This fall I will attend multiple Friday night football games where my daughter will dance on drill team. She will look in the stands and see her father and mother beaming with pride for her. She won’t see us sitting together, but she will see us getting along. We will be cordial and kind to one another as will our new spouses. Everyone will get along to help children cope with divorce.
She will not feel any turmoil as there is none. She will not feel angst over her parents being together. She will be like any other 8th grade dancer out there. Focused on her team, her dancing and her friends. This was not the case for many years. There was turmoil, there was unkindness and there was much angst. When we had to meet it was stressful and felt by everyone in the room. As hard as a divorce can be on the separating partners, it can be even harder on any children involved. As a parent, it’s up to you to soothe some of their turmoil. Here are some tips to help you make the adjustment as easy as possible for everyone.
- Let Them Keep Both Parents
To really help children cope with divorce, you want your kids to feel as if they’re still part of one family–just spread out under two roofs. Helping them maintain a relationship with your ex may not be what you want, but it is what’s best. Your kids really do need it. You and your former spouse should both spend plenty of time with the kids. Sharing the responsibly of raising them isn’t a nice-to-have for either parent: it’s a must.
- Leave Them out of the Drama
Your children aren’t soldiers in a conflict with your ex.

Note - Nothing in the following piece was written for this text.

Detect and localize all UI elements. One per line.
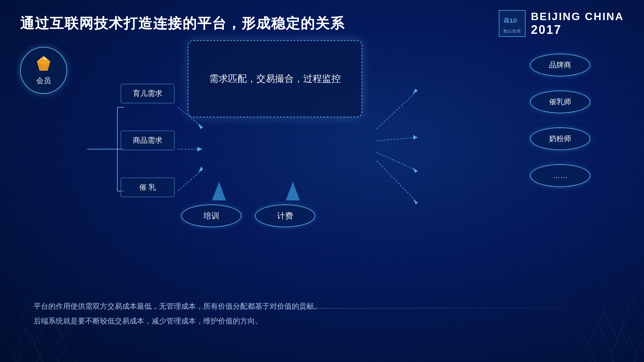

Don’t make them feel like they must side with anyone. Letting them stay completely neutral in every respect will ease their transition to the new structure. Here are some healthy habits you can form to help with this:
- Only say nice things about your ex around your kids.
- Don’t gossip about your ex.
- Never ask your kids to keep secrets from their other parent.
- Never use them as little messengers to communicate with your ex.
- Don’t try to hog them to yourself to “punish” your ex.
- Don’t compete with your ex to win favor. Even after a divorce, parenting is still a collaboration, not a competition.
- Make Your Home a Safe Space
Kids can sometimes feel like they’ve betrayed you by spending time with your ex. Do everything you can to ward off that anxiety. Your home should always be a sanctuary for your children. Don’t let them feel like they’re bringing the effects of the divorce along with them. Always welcome them into a safe, cozy home, free from any negativity. And don’t assume you know their feelings, either. Kids can be better than you might think at hiding insecurities. Go above and beyond to reassure them. None of it is their fault, right? Your feelings toward your ex don’t affect your love for them. Nothing at all could ever affect your love for them. You know all that, of course. Make sure they always do too. Make sure they believe it.
- Let Them Be Kids
Divorce always comes with a whole slew of adult problems. That’s unavoidable, but you should leave those adult problems to the adults. And your kids? Well, they should just keep right on being kids. To help children cope with divorce, maintain their social life, play dates, sports, and more. These distractions are a great way to keep their thoughts away from doubt and sadness. Don’t burden them with grownup issues or let them wallow in confusion. Fill their days and nights with good old-fashioned being-a-kid. Childhood itself can be the best balm for any child’s concerns.